Well I do the full review either way. Make notes as to required information that is missing or denote all the non-compliant items with a code section (i just note the section number, let _them_ read it).

A lot of times if I just need a detail or two I will call up the designer and have him fax an 8x11 over to fill the gap.  Although once you start chargin for re-reviews it may get into a "why did you charge me for this one but not that one" scenario if I were to continue in that manner.

I suppose the bulk of my question is whether a lot of you charge an additional fee to review a second submission, and what that fee is in relation to the permit fee.

Thanks for the reply,

Tim


----------



## cda (Apr 7, 2010)

no re review fee, normaly just a check of items form a list we create, so normaly does not take much time

maybe the fee for repeat offenders is thier plans go to the bottom of the pile and stay there for awhile.


----------



## Inspector Gift (Apr 8, 2010)

Our department only charges 12-1/2 % of permit fee for residential plan review.  We don't charge for multiple repeat reviews... yet.


----------



## Uncle Bob (Apr 8, 2010)

Man with no shoes, meet a man with no feet;

Submitted plan, 2310 sq. ft. new home; free hand drawn (not even a ruler) on copy paper.  Details; general location of bathroom fixtures and kitchen appliances.  Type of fixture is recognizeable in general location of the bathroom (tub, water closet, lavatorty); which rectangle is the kitchen sink or range is a little iffy.  "APPROVED".
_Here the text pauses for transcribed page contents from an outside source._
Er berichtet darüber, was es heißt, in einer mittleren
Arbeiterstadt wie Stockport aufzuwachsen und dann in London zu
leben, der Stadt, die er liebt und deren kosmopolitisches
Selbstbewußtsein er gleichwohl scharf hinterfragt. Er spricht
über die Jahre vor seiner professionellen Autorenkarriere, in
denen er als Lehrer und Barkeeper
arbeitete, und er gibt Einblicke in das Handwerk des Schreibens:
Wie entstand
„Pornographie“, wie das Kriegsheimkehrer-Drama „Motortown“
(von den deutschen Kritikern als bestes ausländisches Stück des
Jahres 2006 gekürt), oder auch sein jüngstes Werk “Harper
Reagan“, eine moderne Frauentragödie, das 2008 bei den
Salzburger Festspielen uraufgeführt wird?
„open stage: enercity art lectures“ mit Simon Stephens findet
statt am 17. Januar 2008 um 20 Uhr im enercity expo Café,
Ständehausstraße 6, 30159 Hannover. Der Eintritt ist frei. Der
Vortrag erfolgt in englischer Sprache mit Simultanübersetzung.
Where Engineered lumber (TJIs, LVLs, Gluelambs, and Trusses) are used; no layouts, truss design drawings, or engineer's details are submitted or required.

Population, approximately 50,000.  2006 IRC adopted and ignored.  Well, ignored is not really fair; because no one knows what's in the book.

Hope this makes you feel a little better,

Uncle Bob


----------



## vegas paul (Apr 8, 2010)

Believe it or not, we don't charge any plan review fees... EVER!  I'm working on changing that.  So 1st  review = free, 2nd review = free, you get the idea.  Currently our permit fees barely meet the lowest comparable fees in the geographic area, and without plan review fees, we are downright cheap!  Still, the builders complain that we are costing them too much.


----------



## north star (Apr 8, 2010)

** **

*Salina Paul,*

*The builders are always going to complain about something. Too much of this or too*

*much of that. That **is just part of the nature of the business. They would prefer*

*if you paid them, whilest kissing **their rear ends. *  *We have heard that same old*

*lament for years now.*

*Hopefully, you have the support of your board to start charging relevant fees to*

*compensate your department for your time and other resources used. You know as well*

*as anyone Paul, that the builders are just passing all of the costs along to the buyer, so*

*it's just more profit for them. Also, when you do start charging [ plan review or*

*other ] fees, the builders will still pass those costs along to the buyer. Good luck in*

*your efforts in Salina. We're all rooting for you! * 

*Uncle Bob,*

*Welcome to your new ministry field.*  *   "The harvest is great, but the workers are few!"*

*I am glad to see you back in the saddle.    May you continue to have the energy and*

*stamina of Sampson, ...the wisdom of Solomon, ...the perseverance of Joseph and the*

*heart of Jesus.*

** **


----------



## FM William Burns (Apr 8, 2010)

Review Fees

Tim,

I posted a request on the older version of this forum/thread and locally through our state and received enough information nationally and locally to develop a report to the suits.  Our City is considering requiring permits and plan review fees and I have a report I can send you via email with applicable fees for fire service type issues like fire protection, haz mat, suppression and building reviews if interested.  PM me your email if interested.


----------